Written by Nick Da Costa | Sunday, November 30, 2008 | Comment on this article | + Share
‘Into the Wild‘ is arguably the most unfiltered expression of Sean Penn’s rebel tradition since his days as a younger actor. While his earlier efforts behind the camera were more insular, existential meditations as with ‘The Crossing Guard‘ and ‘The Pledge‘, his latest is a wildly expressive tribute to the unruly spirit of youth and its place in an increasingly conservative America. It is this passion that is the reason the film is so evocative and also so flawed.
On the surface Penn has struck gold with this stirring and inspirational tale. It’s quintessential Americana. Adapted from the book by Jon Krakauer that recounts the true story of Christopher McCandless (Emile Hirsch), fresh out of college, qualification rich, a future littered with unlimited potential. And yet he gave everything away to strike out on a Kerouac dream of wide open highways all the way to the wilds of Alaska. Two years after beginning his journey he was found dead from starvation in the run down bus that became his home.

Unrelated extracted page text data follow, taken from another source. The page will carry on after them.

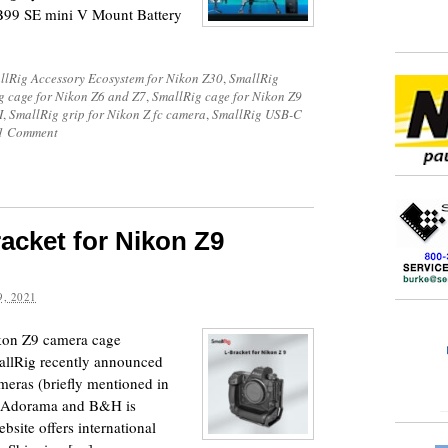
B99 SE mini V Mount Battery
llRig Accessory Ecosystem for Nikon Z30
,
SmallRig
g cage for Nikon Z6 and Z7
,
SmallRig cage for Nikon Z9
I
,
SmallRig grip for Nikon Z fc camera
,
SmallRig USB-C
1 Comment
acket for Nikon Z9
, 2021
ikon Z9 camera cage
allRig recently announced
meras (briefly mentioned in
at Adorama and B&H is
bsite offers international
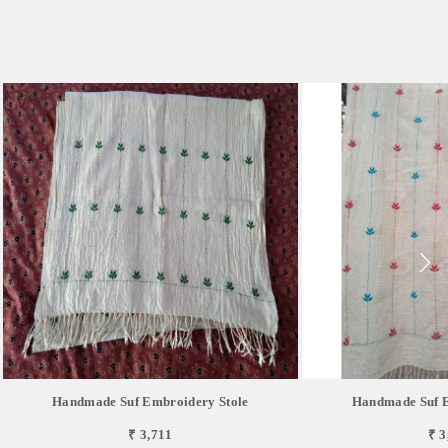
Handmade Suf Embroidery Stole
Handmade Suf E
₹ 3,711
₹ 3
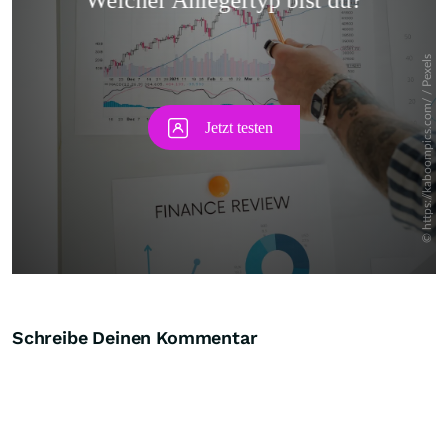
Skip
Schreibe Deinen Kommentar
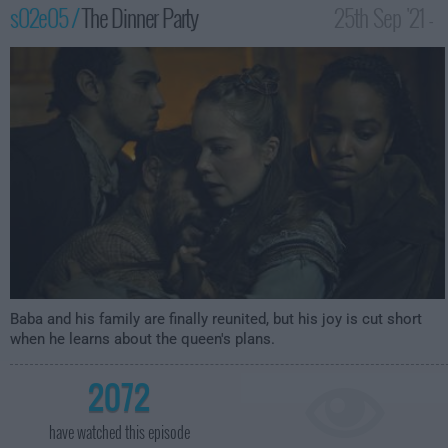
s02e05 /
The Dinner Party
25th Sep '21 -
3:59am
Baba and his family are finally reunited, but his joy is cut short
when he learns about the queen's plans.
2072
have watched this episode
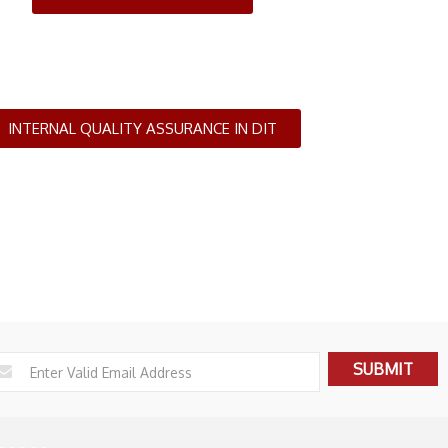
INTERNAL QUALITY ASSURANCE IN DIT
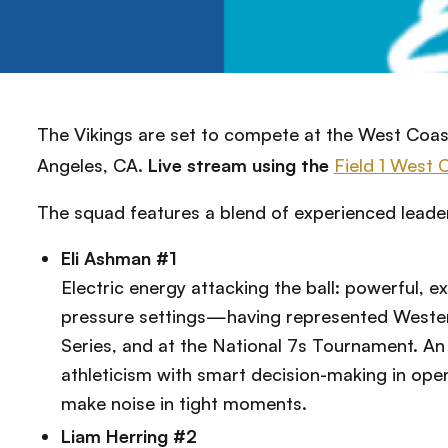
The Vikings are set to compete at the West Coas
Angeles, CA.
Live stream using the
Field 1 West 
The squad features a blend of experienced leade
Eli Ashman #1
Electric energy attacking the ball: powerful, exp
pressure settings—having represented Weste
Series, and at the National 7s Tournament. A
athleticism with smart decision-making in open
make noise in tight moments.
Liam Herring #2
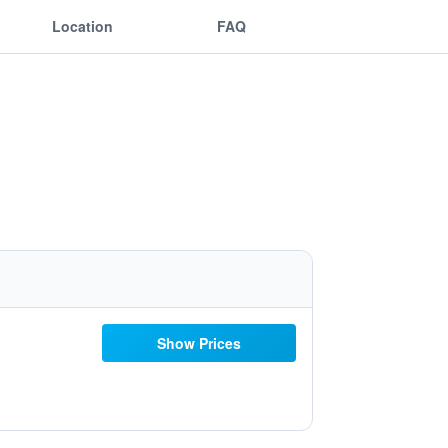
Location
FAQ
Show Prices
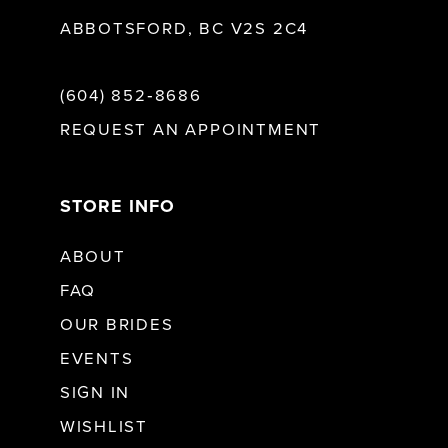
ABBOTSFORD, BC V2S 2C4
(604) 852‑8686
REQUEST AN APPOINTMENT
STORE INFO
ABOUT
FAQ
OUR BRIDES
EVENTS
SIGN IN
WISHLIST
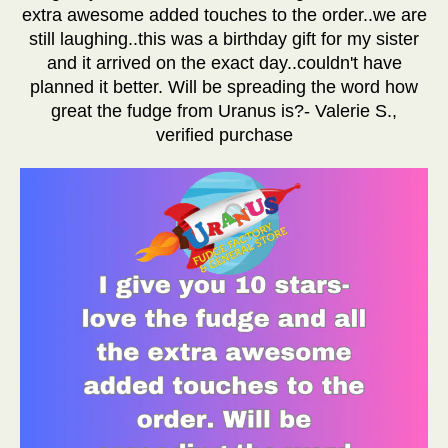
extra awesome added touches to the order..we are
still laughing..this was a birthday gift for my sister
and it arrived on the exact day..couldn't have
planned it better. Will be spreading the word how
great the fudge from Uranus is?- Valerie S.,
verified purchase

Utilising a loose, almost patchwork film narrative, Penn moves back and forth between scenes in Alaska, McCandless’s journey and flashbacks to his rather acrimonious home life. It’s both a recollection of the 70s aesthetic that defined cinematic rebellion and a potent technique for an examination of the themes of family, ecology, capitalism and the degradation of the American spirit.
There is an opportunity for a fascinating character study here with McCandless’s rejection of possessions not simply covering the material, but also those of identity as he cuts himself off emotionally and changes his name to Alexander Supertramp. It’s both a literary and psychological choice and connects with his dismissal of family; a judgement so severe and strange when you consider the love that he clearly has for his sister, a recurring character in didactic voiceover.
There’s also the lofty transfiguration of father, God and nature, as he escapes one, and finds the other, at least in some form. There’s a cruel irony at work in that while the landscape offers freedom, it too is a father, ready to educate and inspire while at the same time punishing just as cruelly as one made of flesh, as McCandless so tragically discovers.
And yet these are more observations than anything suggestive of McCandless as portrayed here. While he meets a variety of characters on his journey, from the hippy duo (Catherine Keener & Brian H. Dierker) that along with their Slab City encampment personifies the fading memory of some free America to the lonely retired soldier (brilliantly realised by Hal Holbrook) who attempts to impart some wisdom on the young drifter there’s no sense that he has developed as a character. Remaining resolute in his questing for Alaska to an almost obstinate level.